• 1 Paulo e Timóteo, servos de Cristo Jesus, a todos os santos em Cristo Jesus que estão em Filipos, com os bispos e diáconos:
  • 2 graça a vós e paz da parte de Deus, nosso Pai, e da do Senhor Jesus Cristo.
  • 3 Dou graças ao meu Deus por toda a lembrança que de vós tenho,
  • 4 sempre em todas as minhas súplicas por todos vós, rogando com alegria
  • 5 pela vossa cooperação a favor do evangelho, desde o primeiro dia até agora;
  • 6 estando eu persuadido disso mesmo, de que aquele que em vós começou a boa obra a aperfeiçoará até o Dia de Cristo Jesus;
  • 7 como é justo que eu pense assim de todos vós, porque vos tenho no meu coração, porquanto todos vós sois participantes comigo da graça, tanto nas minhas prisões como na defesa e confirmação do evangelho.
  • 8 Pois Deus é minha testemunha das saudades que tenho de todos vós, na terna misericórdia de Cristo Jesus.
  • 9 Isto rogo: que vosso amor cresça cada vez mais no pleno conhecimento e em todo o discernimento:
  • 10 para que aproveis as coisas que são excelentes, a fim de que sejais sinceros e sem ofensa para o Dia de Cristo,
  • 11 cheios do fruto de justiça, que é por meio de Jesus Cristo, para glória e louvor de Deus.
  • 12 Quero, porém, irmãos, que conheçais que as coisas que me aconteceram têm, antes, contribuído para o progresso do evangelho;
  • 13 de maneira que as minhas prisões se tornaram manifestas em Cristo a toda a guarda pretoriana e a todos os demais;
  • 14 e que a maioria dos irmãos, animados no Senhor pelas minhas prisões, são muito mais corajosos em falar sem temor a palavra de Deus.
  • 15 Alguns há, na verdade, que pregam a Cristo até por inveja e contenda, e outros o fazem de boa vontade;
  • 16 estes, por caridade, sabendo que estou posto para a defesa do evangelho;
  • 17 mas aqueles, por discórdia, anunciam a Cristo, não sinceramente, julgando suscitar-me tribulação nas minhas prisões.
  • 18 Mas que importa?

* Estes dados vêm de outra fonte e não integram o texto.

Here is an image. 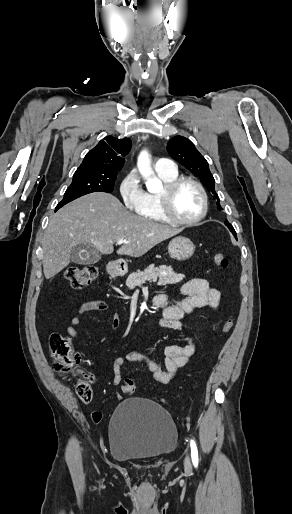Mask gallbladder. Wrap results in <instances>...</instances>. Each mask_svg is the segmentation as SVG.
<instances>
[{
    "label": "gallbladder",
    "instance_id": "bac80fb5",
    "mask_svg": "<svg viewBox=\"0 0 292 514\" xmlns=\"http://www.w3.org/2000/svg\"><path fill=\"white\" fill-rule=\"evenodd\" d=\"M98 256L91 248V246H87V244H77V246H73L70 254L71 262L74 264H83V266H87V264H95Z\"/></svg>",
    "mask_w": 292,
    "mask_h": 514
}]
</instances>
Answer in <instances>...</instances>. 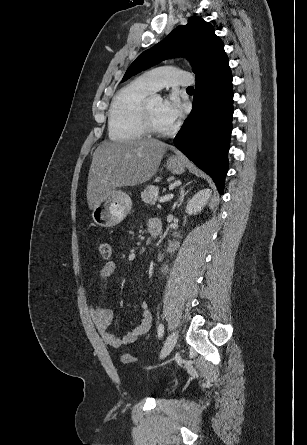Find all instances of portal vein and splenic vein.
Returning <instances> with one entry per match:
<instances>
[{"label":"portal vein and splenic vein","mask_w":307,"mask_h":445,"mask_svg":"<svg viewBox=\"0 0 307 445\" xmlns=\"http://www.w3.org/2000/svg\"><path fill=\"white\" fill-rule=\"evenodd\" d=\"M174 194H166V196H161L159 198V202H166V200H170V198H173Z\"/></svg>","instance_id":"portal-vein-and-splenic-vein-1"}]
</instances>
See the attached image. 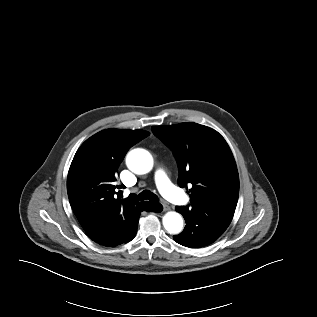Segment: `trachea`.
Instances as JSON below:
<instances>
[{"instance_id": "1", "label": "trachea", "mask_w": 317, "mask_h": 317, "mask_svg": "<svg viewBox=\"0 0 317 317\" xmlns=\"http://www.w3.org/2000/svg\"><path fill=\"white\" fill-rule=\"evenodd\" d=\"M137 200H147L149 199L152 202H158V196L149 190L142 191L137 197Z\"/></svg>"}]
</instances>
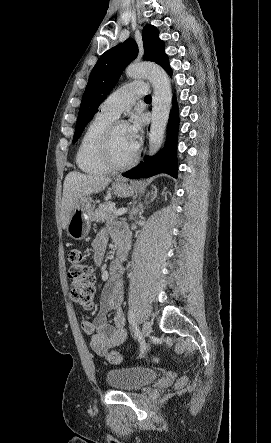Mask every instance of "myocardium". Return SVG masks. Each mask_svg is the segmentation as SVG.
<instances>
[{"label": "myocardium", "mask_w": 271, "mask_h": 443, "mask_svg": "<svg viewBox=\"0 0 271 443\" xmlns=\"http://www.w3.org/2000/svg\"><path fill=\"white\" fill-rule=\"evenodd\" d=\"M119 125H125L121 120H113L107 127L102 142H101V154L106 165L112 170H125L136 163L138 160V151L134 156L125 162H119L116 160L113 153V136L114 132Z\"/></svg>", "instance_id": "f54148a6"}]
</instances>
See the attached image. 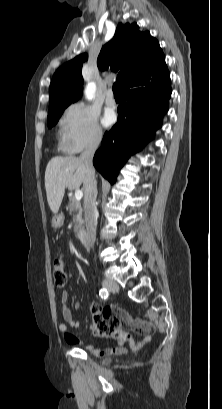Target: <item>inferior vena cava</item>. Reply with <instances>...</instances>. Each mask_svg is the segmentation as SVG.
Wrapping results in <instances>:
<instances>
[{
  "mask_svg": "<svg viewBox=\"0 0 222 409\" xmlns=\"http://www.w3.org/2000/svg\"><path fill=\"white\" fill-rule=\"evenodd\" d=\"M101 141V135L93 138L85 150L81 153L79 159L86 168V177L83 182L84 188V218L86 225L87 242L92 246L96 238V227L98 211L96 208L97 197V182L95 179V169L92 164V159L96 149Z\"/></svg>",
  "mask_w": 222,
  "mask_h": 409,
  "instance_id": "inferior-vena-cava-1",
  "label": "inferior vena cava"
}]
</instances>
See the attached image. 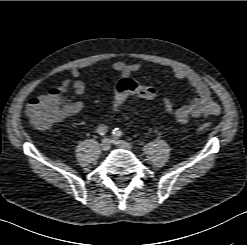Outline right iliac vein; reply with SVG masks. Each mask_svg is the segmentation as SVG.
Instances as JSON below:
<instances>
[{"label": "right iliac vein", "instance_id": "right-iliac-vein-1", "mask_svg": "<svg viewBox=\"0 0 247 245\" xmlns=\"http://www.w3.org/2000/svg\"><path fill=\"white\" fill-rule=\"evenodd\" d=\"M111 147V140L108 138H104L101 142V150L106 152L110 149Z\"/></svg>", "mask_w": 247, "mask_h": 245}]
</instances>
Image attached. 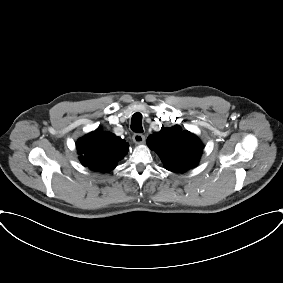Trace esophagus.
<instances>
[{
	"label": "esophagus",
	"instance_id": "34e87169",
	"mask_svg": "<svg viewBox=\"0 0 283 283\" xmlns=\"http://www.w3.org/2000/svg\"><path fill=\"white\" fill-rule=\"evenodd\" d=\"M134 143L136 144H142L145 141V136L142 135L141 133H135L132 137Z\"/></svg>",
	"mask_w": 283,
	"mask_h": 283
}]
</instances>
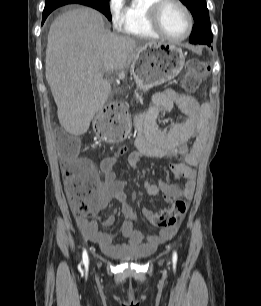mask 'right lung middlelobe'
Returning <instances> with one entry per match:
<instances>
[{
	"label": "right lung middle lobe",
	"instance_id": "dd1d6c3e",
	"mask_svg": "<svg viewBox=\"0 0 261 306\" xmlns=\"http://www.w3.org/2000/svg\"><path fill=\"white\" fill-rule=\"evenodd\" d=\"M78 3L82 5H86L92 8H95L102 12L109 20H111V13L109 9V0H46L45 8L43 12L53 11L54 9L66 5Z\"/></svg>",
	"mask_w": 261,
	"mask_h": 306
}]
</instances>
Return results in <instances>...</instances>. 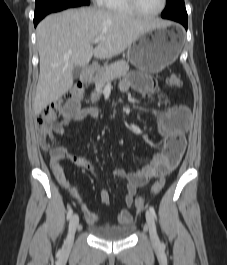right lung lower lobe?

Contanto que de qualquer modo, ou por pretexto ou por verdade, Cristo seja anunciado; nisso me regozijo, e me regozijarei.
  • 19 Porque sei que isso me resultará em salvação pela vossa súplica e pelo socorro do Espírito de Jesus Cristo,
  • 20 segundo a minha ardente expectativa e esperança de que em nada serei envergonhado; antes, com toda a ousadia, como sempre, assim agora Cristo será engrandecido no meu corpo, quer pela vida, quer pela morte.
  • 21 Pois para mim o viver é Cristo, e o morrer é lucro.
  • 22 Mas, se o viver na carne resultar em fruto do meu trabalho, não sei, então, o que hei de escolher.
  • 23 Porém de ambos os lados estou em aperto, porque tenho o desejo de partir e estar com Cristo, pois é muitíssimo melhor;
  • 24 mas o permanecer na carne é mais necessário por vossa causa.
  • 25 Persuadido disso, sei que ficarei e continuarei com todos vós para o vosso progresso e gozo da fé,
  • 26 a fim de que o motivo da vossa glória cresça por mim em Cristo Jesus pela minha presença de novo convosco.
  • 27 Somente portai-vos duma maneira digna do evangelho de Cristo, para que, ou indo ver-vos ou estando ausente, eu ouça dizer de vós que permaneceis em um só espírito, lutando com uma só alma pela fé do evangelho;
  • 28 e que em nada estais atemorizados pelos vossos adversários, o que para eles é uma prova de perdição, mas para vós de salvação, e isso da parte de Deus.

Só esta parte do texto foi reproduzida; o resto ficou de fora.